I couldn't conclude that. Consciuous choices by competent but resource-constrained people might well understand the process and deem it minimal compliant. Another concious choice that could be made is to integrate aspects or exclude matters (remember! Risk management includes determining scope for detailed risk analysis based on preliminary assessments). Do not mistake an excel layout for the method. A specialised FMEA software solution may very well show a hybrid of BOM-based FMEA, Process-extended BOM-based for pFMEA and HACCP variants for contaminant consideration, FTA in linking those failure modes for risk in multi-fault conditions and risk calculation for fault propagation, HAZOP in assessing subvariants and even normal conditions further extended by consideration of interaction through usability/human factors, utility analysis for risk-benefit calculations, acceptability criteria based on risk-iso curves, etc all aided by facilitation techniques such Brainstorming, Delphi, expert-decision systems, etc; and because we're human, shown summarized (perhaps with lots of underground calculations based on all those interrelations) in that most ubiquites and intuitive of formats: the component based FMEA row.I like this discussion as this reflects my experience in that field.
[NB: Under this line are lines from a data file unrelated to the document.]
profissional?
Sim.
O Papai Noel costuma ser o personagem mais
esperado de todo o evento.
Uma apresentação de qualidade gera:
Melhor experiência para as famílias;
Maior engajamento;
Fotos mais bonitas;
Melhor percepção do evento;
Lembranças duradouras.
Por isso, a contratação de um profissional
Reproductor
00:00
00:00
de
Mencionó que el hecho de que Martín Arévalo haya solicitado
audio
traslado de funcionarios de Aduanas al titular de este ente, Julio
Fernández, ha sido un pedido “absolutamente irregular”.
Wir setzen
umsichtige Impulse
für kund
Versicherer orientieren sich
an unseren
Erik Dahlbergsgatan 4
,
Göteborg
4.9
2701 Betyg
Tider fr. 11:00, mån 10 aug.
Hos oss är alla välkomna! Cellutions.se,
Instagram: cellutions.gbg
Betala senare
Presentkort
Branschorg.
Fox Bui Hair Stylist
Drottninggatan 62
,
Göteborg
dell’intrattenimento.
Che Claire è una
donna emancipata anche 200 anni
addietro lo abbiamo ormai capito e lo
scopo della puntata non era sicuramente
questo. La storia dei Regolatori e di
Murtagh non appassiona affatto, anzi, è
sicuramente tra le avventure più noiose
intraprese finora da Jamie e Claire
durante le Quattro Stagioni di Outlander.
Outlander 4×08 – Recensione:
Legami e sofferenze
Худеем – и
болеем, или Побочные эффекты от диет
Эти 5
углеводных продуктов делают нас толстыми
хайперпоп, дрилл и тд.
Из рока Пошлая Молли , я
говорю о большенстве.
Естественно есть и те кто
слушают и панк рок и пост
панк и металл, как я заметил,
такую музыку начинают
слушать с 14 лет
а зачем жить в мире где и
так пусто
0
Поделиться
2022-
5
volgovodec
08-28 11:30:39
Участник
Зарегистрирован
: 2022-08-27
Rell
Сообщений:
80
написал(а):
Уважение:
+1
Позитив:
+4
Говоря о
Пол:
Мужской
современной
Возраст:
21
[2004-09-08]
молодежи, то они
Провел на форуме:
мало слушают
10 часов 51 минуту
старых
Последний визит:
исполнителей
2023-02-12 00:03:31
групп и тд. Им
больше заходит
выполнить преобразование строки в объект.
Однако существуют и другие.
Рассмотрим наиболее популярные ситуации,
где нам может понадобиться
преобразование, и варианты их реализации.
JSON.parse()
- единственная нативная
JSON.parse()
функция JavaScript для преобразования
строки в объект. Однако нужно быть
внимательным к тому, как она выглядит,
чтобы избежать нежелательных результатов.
I would agree that the term FMEA should be eliminated in the context of Risk Management. It is often used as a synonym for the risk analysis, however, if the Risk Management File only includes documents like dFMEA, pFMEA, etc. I already would judge that this Risk Management process is not well understood.
And once again, the use of those two methods, when miss-applied doesn't guarantee adequate risk management coverage. If your scope is too narrow going up or down, you're too narrow either way. If your missing a hazard going down, you might as well miss it going up as it might be related to the team selected for either instead of the method.The basic principle is that at least two methods should be used (a bottom-up and a top-down method). In practice, you should look from the hazard-perspective (e.g., which hazards are relevant for my product, which hazardous situations could occur) and from the sequence of events perspective (how is the product being used, what can go wrong or what can happen if nothing goes wrong). This would ensure sufficient coverage of the risks.
I know of no standard that integrates these general concepts (including risk) in the specific verbiage within the method (most likely due to legacy reasons), and neither do I know of any attempt to standardize this across all of them (the irony). We'll probably be a few decades before that is viable.I agree with what was said about the vocabulary. This is one of the significant issues that the terms hazard, hazardous situation, and harm are not considered when performing the risk analysis.
Even the examples for hazards in the current ISO 14971 are always compatible with the definition. E.g., the hazards related to labeling are from my perspective not in line with the definition. Therefore I am happy that in the 2019 revision this will be fixed.